Adult playtime is in full effect at the Arcade Classics: Video Games from the Collection exhibition at the Museum of the Moving Image. You will see children scattered among the retro video games on display. But, middle-age parents intensely reminiscing on the thrills of early computer gaming accompany most.

All the classics from an 80s childhood spent in arcades entranced in digital mayhem are at the fingertips of visitors keen for a trip down memory lane. Mainstream hits like Space Invaders, Mortal Kombat, and Donkey Kong only cost twenty-five cents and can be played with tokens purchased at the museum.

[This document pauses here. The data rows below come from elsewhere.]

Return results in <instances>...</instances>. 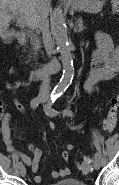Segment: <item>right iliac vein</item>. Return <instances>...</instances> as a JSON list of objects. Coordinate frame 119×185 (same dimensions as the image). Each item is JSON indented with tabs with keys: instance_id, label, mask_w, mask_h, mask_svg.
<instances>
[{
	"instance_id": "1",
	"label": "right iliac vein",
	"mask_w": 119,
	"mask_h": 185,
	"mask_svg": "<svg viewBox=\"0 0 119 185\" xmlns=\"http://www.w3.org/2000/svg\"><path fill=\"white\" fill-rule=\"evenodd\" d=\"M20 174H21V176H25L26 175V168H25V166L24 165H22L20 168Z\"/></svg>"
}]
</instances>
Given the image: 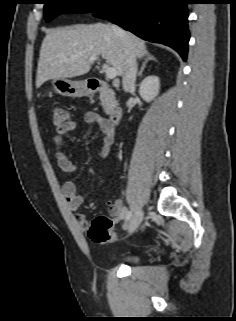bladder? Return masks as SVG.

Ms. Pac-Man in all her feminist glory is even available to play. Exhibition wall text accompanying her notes, β€œThe new game added just the right amount of complexity.”  A challenge to original Pac-Man players, the Ms. Pac-Man spinoff not only offered romance, but the introduction of randomness in the movement of ghosts in the game. This upgrade in programming made the use of memorization, a winning technique in the original Pac-Man, null and void.

The curvy-boxed green design of the oldest game in this exhibition, Computer Space, created in 1971 by Nutting, was the first coin operated video arcade game. Based on a 1950s computer game developed at the Massachusetts Institute of Technology and Stanford University, the physical casing of the game personifies the recurring character Gumby, played by Eddie Murphy on Saturday Night Live, a spin off the original 1960s claymation character.

All the big names of early gaming, Sega, Atari and Nintendo, have playable games on view alongside lesser-known manufacturers like Midway, Taito, Konami/Centuri, and Gottlieb. Covering four dimly lit intimate yet roomy spaces; the exhibition includes approximately 30 games from the museums collection of four hundred.

The most popular by far is Galaxy Force II created in 1988 by Sega.  A three-dimensional seated round convertible space ship like object simulates your screen driving movements in live action. Riders shift, tilt and jerk usually with three to four people waiting in line to take a spin. Some of the other games available to play include: Narc, Star Wars, Asteroids, Q*bert, Tron, Out Run, and Pole Position.

For a first hand glance at the formative years of interactive digital life, this exhibition offers not only a good time, but also an interesting reminder of how far we have come.

Arcade Classics: Video Games from the Collection is on view through October 23, 2016 at the Museum of the Moving Image in Queens (Long Island City), New York.